When You’re Up to your ass in Alligators
Most teams use some sort of defect management tool which allows them (and other interested parties) to record defects along with meta-data about the defect such as severity and priority. Severity is usually an objective value but priority is subjective. For instance, severity is usually defined in terms like 'High - Results in crash or data loss', 'Medium - Work around available', or 'Low - Cosmetic' etc. High severity defects are sometimes low priority and sometimes low severity defects are high priority. For instance, the misspelling of a company name may be low severity but high priority while an application crash generated from a situation that is unlikely to be encountered by the customer may be low priority due to a cost/benefit assessment. Team members can assign severity but usually only a Product Owner is responsible for assessing the value of addressing (or not) a defect. This is because usually those people who are responsible for fixing defects are the same as those responsible for adding value via new functionality. Product Owners need to be able to prioritize the value of fixing a defect against adding new functionality.
When your team is faced with 'draining the swamp' of legacy defects, they must face the need for effective defect prioritization.

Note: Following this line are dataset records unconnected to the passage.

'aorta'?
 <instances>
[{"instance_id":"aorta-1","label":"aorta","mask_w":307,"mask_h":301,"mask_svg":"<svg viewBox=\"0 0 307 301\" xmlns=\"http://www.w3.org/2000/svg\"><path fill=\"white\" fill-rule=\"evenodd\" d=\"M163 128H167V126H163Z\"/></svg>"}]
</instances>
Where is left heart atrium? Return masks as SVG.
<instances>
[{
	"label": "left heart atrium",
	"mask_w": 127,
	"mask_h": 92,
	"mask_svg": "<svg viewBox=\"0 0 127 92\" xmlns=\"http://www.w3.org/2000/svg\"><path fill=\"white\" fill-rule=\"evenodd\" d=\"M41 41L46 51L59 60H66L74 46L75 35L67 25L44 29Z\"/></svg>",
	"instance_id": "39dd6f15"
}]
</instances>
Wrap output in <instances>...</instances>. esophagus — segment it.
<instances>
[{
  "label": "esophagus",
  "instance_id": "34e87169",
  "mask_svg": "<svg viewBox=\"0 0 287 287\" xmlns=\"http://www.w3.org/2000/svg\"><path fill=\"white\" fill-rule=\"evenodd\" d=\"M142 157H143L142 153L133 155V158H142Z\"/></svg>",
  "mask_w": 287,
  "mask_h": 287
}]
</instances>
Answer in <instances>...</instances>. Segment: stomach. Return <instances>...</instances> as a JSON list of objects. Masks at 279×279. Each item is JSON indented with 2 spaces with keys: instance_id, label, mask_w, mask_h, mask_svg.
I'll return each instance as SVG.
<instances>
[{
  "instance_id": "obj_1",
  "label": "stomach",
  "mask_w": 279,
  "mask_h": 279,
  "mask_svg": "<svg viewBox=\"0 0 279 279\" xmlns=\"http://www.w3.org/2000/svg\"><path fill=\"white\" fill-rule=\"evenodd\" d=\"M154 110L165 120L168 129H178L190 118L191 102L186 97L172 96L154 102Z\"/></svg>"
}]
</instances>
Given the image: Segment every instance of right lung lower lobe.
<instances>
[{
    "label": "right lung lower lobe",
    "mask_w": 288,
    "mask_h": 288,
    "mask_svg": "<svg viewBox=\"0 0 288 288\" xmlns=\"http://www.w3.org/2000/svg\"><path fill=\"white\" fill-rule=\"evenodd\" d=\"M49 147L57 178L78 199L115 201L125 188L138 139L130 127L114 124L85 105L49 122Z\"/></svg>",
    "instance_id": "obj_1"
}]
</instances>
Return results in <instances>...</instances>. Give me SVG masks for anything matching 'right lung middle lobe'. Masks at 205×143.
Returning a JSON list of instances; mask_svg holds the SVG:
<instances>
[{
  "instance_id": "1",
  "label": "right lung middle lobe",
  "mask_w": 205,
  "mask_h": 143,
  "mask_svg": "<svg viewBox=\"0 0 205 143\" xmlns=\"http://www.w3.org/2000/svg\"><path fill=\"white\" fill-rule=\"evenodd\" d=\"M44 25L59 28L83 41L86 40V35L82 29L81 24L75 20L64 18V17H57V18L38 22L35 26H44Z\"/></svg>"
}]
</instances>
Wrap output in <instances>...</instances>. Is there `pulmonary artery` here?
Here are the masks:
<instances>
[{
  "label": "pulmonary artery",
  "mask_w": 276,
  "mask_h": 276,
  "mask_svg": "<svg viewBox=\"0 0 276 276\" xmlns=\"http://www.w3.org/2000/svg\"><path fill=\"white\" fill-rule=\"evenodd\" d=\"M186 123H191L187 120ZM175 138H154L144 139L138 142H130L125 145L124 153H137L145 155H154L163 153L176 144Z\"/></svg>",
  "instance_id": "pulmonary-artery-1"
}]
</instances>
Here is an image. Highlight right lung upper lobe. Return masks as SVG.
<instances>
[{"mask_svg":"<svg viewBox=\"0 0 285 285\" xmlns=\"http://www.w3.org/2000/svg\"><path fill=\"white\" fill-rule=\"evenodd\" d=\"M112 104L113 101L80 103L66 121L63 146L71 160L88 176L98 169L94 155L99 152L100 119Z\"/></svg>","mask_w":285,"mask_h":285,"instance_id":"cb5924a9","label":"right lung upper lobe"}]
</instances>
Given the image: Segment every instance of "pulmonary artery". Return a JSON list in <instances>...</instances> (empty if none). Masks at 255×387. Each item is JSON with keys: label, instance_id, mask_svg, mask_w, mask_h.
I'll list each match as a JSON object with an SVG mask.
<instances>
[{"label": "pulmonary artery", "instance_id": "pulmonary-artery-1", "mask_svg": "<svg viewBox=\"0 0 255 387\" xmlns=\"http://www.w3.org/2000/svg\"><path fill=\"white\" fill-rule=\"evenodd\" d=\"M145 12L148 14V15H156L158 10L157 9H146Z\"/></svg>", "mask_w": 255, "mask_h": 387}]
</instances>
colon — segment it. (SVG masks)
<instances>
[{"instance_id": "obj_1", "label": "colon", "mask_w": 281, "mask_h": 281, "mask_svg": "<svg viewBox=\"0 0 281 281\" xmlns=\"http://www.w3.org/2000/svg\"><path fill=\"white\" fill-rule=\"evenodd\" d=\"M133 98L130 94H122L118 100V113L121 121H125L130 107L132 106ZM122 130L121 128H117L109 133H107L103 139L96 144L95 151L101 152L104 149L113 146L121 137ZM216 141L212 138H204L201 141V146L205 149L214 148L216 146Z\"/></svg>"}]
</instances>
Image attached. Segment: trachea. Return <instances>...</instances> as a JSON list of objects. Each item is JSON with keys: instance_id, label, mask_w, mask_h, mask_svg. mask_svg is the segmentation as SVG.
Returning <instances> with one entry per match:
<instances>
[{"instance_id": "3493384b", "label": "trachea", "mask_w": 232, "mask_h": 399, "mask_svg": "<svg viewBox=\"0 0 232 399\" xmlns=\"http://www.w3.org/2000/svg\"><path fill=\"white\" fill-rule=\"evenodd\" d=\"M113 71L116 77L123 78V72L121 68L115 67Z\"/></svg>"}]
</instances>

The first step in addressing this issue is assessing whether the 'defects' are indeed defects (functionality that does not behave as previously agreed upon by all involved parties) or enhancements (behaviour that has not yet been designed/implemented/tested). In my view, if the team did not agree that some behaviour was expected, designed, implemented and tested, the behaviour is an enhancement to the current functionality. Once the enhancements have been distinguished from the true defects, those enhancements can be turned into Stories and prioritized just like any other Story which adds value to the application. The remaining defects then need to be prioritized in terms of the value they prevent the application from maintaining. Something of value used to work properly and now does not do so. How important is that to the success criteria of the product and/or release?
In order to mitigate risk on a software development project, one of the principles of Scrum is that teams try to focus on delivering the next most valuable functionality while keeping the product potentially shippable. We are to work on the next most valuable functionality in order to insure that if we run out of money or time (and we will) that we have created the most value for the money and time expended. This should apply in the world of defects as well as enhancements. Often the difficulty with doing so is that the number of defects in various priority queues are so large that it is difficult to assess whether the team is working on addressing the most valuable defects at any given time. If 100 defects are denoted as High Priority but we can't address them all in one iteration, which ones shall we address to accrue the greatest value?

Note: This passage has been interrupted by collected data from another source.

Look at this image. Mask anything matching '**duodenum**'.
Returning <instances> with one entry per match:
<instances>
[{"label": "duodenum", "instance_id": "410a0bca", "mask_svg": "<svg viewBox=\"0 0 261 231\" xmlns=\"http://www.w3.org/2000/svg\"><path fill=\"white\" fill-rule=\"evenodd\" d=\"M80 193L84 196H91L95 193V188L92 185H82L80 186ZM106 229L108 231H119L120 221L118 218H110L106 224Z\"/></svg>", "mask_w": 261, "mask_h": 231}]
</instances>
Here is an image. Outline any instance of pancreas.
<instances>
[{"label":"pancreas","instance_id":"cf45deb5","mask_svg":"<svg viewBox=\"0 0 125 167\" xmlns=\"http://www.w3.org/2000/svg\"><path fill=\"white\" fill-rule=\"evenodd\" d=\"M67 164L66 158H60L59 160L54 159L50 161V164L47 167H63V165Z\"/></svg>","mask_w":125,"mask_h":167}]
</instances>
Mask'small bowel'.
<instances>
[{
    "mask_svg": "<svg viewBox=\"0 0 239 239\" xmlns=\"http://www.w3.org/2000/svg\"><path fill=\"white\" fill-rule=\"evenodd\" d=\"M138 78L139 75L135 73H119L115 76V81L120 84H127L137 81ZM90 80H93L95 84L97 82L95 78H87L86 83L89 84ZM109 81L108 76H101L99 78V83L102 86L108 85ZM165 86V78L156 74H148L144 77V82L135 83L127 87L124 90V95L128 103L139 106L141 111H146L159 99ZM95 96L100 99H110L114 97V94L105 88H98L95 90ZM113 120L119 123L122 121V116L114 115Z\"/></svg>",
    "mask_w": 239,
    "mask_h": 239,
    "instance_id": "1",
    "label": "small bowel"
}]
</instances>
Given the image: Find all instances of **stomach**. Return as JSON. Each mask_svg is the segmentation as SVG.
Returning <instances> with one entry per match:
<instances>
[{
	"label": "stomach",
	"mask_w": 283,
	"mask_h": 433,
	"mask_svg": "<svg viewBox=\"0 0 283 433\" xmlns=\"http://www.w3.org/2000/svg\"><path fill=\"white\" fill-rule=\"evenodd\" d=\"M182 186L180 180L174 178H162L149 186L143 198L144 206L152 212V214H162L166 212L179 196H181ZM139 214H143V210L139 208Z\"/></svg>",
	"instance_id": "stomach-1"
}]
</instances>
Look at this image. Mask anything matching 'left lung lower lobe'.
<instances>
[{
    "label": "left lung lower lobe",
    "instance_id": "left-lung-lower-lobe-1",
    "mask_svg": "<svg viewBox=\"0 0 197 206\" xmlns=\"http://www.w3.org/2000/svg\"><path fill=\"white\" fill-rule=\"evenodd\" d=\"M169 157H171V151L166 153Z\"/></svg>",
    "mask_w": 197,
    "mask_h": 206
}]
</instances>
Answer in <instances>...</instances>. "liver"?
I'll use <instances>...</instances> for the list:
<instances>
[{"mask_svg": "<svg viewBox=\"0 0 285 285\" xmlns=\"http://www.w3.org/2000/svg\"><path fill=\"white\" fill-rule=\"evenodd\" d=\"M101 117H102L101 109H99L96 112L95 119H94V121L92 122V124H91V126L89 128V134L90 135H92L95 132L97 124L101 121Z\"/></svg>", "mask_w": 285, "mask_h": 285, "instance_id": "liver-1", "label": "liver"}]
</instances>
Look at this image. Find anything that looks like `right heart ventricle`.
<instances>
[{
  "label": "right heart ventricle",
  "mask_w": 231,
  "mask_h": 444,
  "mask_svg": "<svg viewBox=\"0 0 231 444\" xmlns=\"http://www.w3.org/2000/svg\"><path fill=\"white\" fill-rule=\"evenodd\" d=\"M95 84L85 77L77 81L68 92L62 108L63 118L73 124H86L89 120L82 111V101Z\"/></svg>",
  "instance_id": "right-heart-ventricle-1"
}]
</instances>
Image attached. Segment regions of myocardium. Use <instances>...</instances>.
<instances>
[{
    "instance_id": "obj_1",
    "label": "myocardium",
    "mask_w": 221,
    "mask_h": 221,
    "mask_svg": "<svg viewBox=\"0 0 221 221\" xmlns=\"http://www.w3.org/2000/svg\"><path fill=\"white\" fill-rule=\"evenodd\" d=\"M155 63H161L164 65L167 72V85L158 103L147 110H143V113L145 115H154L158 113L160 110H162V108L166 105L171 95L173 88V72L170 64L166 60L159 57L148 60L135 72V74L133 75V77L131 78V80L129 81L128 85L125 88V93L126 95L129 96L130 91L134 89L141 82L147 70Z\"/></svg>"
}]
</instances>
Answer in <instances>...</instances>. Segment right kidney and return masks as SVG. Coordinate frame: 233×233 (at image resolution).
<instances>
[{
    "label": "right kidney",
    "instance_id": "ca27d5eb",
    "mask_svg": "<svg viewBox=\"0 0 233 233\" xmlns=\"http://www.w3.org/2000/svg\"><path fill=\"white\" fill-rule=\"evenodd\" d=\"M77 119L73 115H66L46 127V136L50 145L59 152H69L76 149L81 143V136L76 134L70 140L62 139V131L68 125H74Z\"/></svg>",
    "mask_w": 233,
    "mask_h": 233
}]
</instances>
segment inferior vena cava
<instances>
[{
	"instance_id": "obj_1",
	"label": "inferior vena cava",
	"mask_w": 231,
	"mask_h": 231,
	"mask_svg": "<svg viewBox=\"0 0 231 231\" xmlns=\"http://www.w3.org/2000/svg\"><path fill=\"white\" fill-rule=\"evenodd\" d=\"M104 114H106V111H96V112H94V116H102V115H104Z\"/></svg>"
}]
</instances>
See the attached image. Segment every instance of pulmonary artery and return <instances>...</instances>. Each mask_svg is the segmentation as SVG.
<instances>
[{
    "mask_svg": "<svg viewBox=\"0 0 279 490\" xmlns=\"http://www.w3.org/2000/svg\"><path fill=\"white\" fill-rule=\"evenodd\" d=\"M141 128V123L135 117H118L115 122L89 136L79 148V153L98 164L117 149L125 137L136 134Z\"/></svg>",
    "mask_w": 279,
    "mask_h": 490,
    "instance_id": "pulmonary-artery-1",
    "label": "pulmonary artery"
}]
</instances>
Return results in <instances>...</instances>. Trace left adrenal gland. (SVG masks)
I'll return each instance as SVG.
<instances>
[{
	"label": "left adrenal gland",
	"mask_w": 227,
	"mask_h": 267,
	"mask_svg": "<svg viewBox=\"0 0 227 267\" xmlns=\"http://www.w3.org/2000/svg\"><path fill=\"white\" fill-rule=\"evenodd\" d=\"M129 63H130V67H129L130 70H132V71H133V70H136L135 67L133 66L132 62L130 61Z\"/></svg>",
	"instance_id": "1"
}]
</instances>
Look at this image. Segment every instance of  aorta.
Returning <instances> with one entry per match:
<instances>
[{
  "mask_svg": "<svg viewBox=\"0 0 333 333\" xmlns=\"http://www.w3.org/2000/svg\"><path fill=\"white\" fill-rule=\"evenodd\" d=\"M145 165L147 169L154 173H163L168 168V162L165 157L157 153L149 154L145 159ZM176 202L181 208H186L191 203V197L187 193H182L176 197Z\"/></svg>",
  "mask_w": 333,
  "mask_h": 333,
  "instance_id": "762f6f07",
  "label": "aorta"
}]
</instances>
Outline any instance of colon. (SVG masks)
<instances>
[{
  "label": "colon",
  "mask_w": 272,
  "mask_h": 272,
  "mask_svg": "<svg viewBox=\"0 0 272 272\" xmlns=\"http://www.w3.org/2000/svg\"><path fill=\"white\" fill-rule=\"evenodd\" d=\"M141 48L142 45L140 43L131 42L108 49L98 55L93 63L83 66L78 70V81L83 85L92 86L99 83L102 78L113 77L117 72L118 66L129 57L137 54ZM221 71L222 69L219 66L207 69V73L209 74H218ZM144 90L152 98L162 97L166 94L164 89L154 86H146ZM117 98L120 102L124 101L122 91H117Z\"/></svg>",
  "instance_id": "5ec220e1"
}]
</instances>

In most defect management tools there are usually priority choices like Must Fix, High, Medium and Low. These classifications are perhaps arbitrary in that the only important thing about them is that each is related to the other by a higher or lower value. However many 'buckets' exist, treating them as static is not an effective mechanism for executing against priority. Prioritization is a subjective exercise and usually prone to changes based on business conditions and newly reported issues from the field. To that end, the highest priority queues should constantly be being emptied by the end of any given iteration. This means that Product Owners must be vigilante about either 'promoting' defects from Medium to High and from Low to Medium (which seems like busy work) or simply limiting the highest priority bucket to a queue size that the team is likely to be able to completely address. The key here is always making it apparent to the team which defects are the most important to fix in any given iteration. Very often I see queues of 100's of High priority defects and 10's of Low priority defects. This is usually the exact reverse of what we'd like to see! We are much better at managing smaller queues … for instance queues that we can see and contemplate in their entirety.

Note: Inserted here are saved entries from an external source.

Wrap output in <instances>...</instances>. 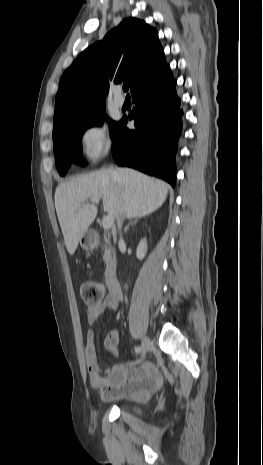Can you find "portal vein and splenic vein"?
Wrapping results in <instances>:
<instances>
[{
  "instance_id": "18ae733b",
  "label": "portal vein and splenic vein",
  "mask_w": 263,
  "mask_h": 465,
  "mask_svg": "<svg viewBox=\"0 0 263 465\" xmlns=\"http://www.w3.org/2000/svg\"><path fill=\"white\" fill-rule=\"evenodd\" d=\"M90 201L93 204H99V198H91ZM114 222V216L112 214H108L104 219H103V228L105 230L110 229L113 226Z\"/></svg>"
}]
</instances>
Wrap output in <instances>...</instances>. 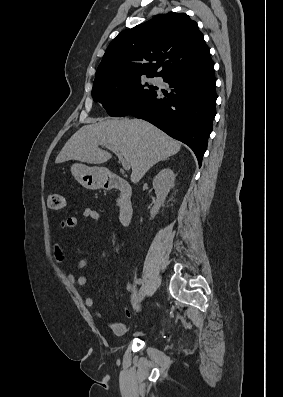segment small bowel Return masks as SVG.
Instances as JSON below:
<instances>
[{"mask_svg": "<svg viewBox=\"0 0 283 397\" xmlns=\"http://www.w3.org/2000/svg\"><path fill=\"white\" fill-rule=\"evenodd\" d=\"M80 218L88 219L93 222H99L101 219V215L97 210L92 209L90 207L71 209L69 211V214L60 221L58 225L59 230L73 229L77 225L78 220ZM52 257L54 261L57 263H61L65 259L64 250L60 245V243L58 242L54 243L53 245ZM87 265H88V261L86 259H81L77 262L78 269H84L87 267ZM67 280L71 285L75 287H82L88 283V278L84 275L77 276L75 274H68ZM127 289L132 294L130 300V308H126V314L127 316H130L132 313H138L140 311V307L136 296L135 285L129 282L127 285ZM85 305L88 308L92 309V313L95 317H97L98 319H104L103 314L99 310L94 308L95 299L92 296H88L85 298ZM108 325L116 336H122L126 332V326L122 322L110 320L108 321Z\"/></svg>", "mask_w": 283, "mask_h": 397, "instance_id": "obj_1", "label": "small bowel"}]
</instances>
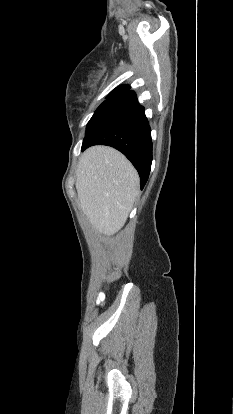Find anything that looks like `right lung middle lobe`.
<instances>
[{
  "label": "right lung middle lobe",
  "instance_id": "1",
  "mask_svg": "<svg viewBox=\"0 0 233 414\" xmlns=\"http://www.w3.org/2000/svg\"><path fill=\"white\" fill-rule=\"evenodd\" d=\"M130 87L128 86V85H122V86H119L118 88H116L115 90H113L109 95H108V97L107 98H110V97H113V96H115V95H118V94H120V93H122V92H124V91H126V90H128Z\"/></svg>",
  "mask_w": 233,
  "mask_h": 414
}]
</instances>
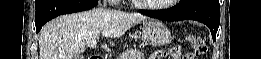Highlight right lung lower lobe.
I'll return each instance as SVG.
<instances>
[{"label": "right lung lower lobe", "instance_id": "98d812e1", "mask_svg": "<svg viewBox=\"0 0 261 59\" xmlns=\"http://www.w3.org/2000/svg\"><path fill=\"white\" fill-rule=\"evenodd\" d=\"M98 4V0H41L35 4L36 33L49 20L63 14L89 10Z\"/></svg>", "mask_w": 261, "mask_h": 59}]
</instances>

In order to keep a product potentially shippable at the end of each iteration, some teams adopt a Task Priority list describing a working agreement about the team's default task priorities:
a) Fix any build/install issues (if we don't have a build/install, we can't test)
b) Fix any automated tests (if our tests are broken, we don't know what works and what doesn't)
c) Fix any regression defects (if we have open regression defects then we have likely regressed in value)
d) Fix any current iteration Story defects (standard practice to meet acceptance criteria)
e) Implement new Stories
a) and b) above certainly keep the product from being in a known potentially shippable state while c) keeps the product from maintaining a known value. Issues associated with d) and e) above are about adding incremental value to already valuable software. On large multi-team projects, distinguishing those issues keeping the product from being potentially shippable from issues of maintaining or adding value can help with queue size. For instance Must Fix can incorporate a) and b) while c) can be distributed across High Medium and Low priorities. Note that in this context, Must Fix is not associated with a value judgement, it is associated with a fairly common Definition of Done that teams use to help them keep a product in a known state.
Of course the best solution to the problem of how to effectively drain the swamp is to prevent the swamp from forming in the first place.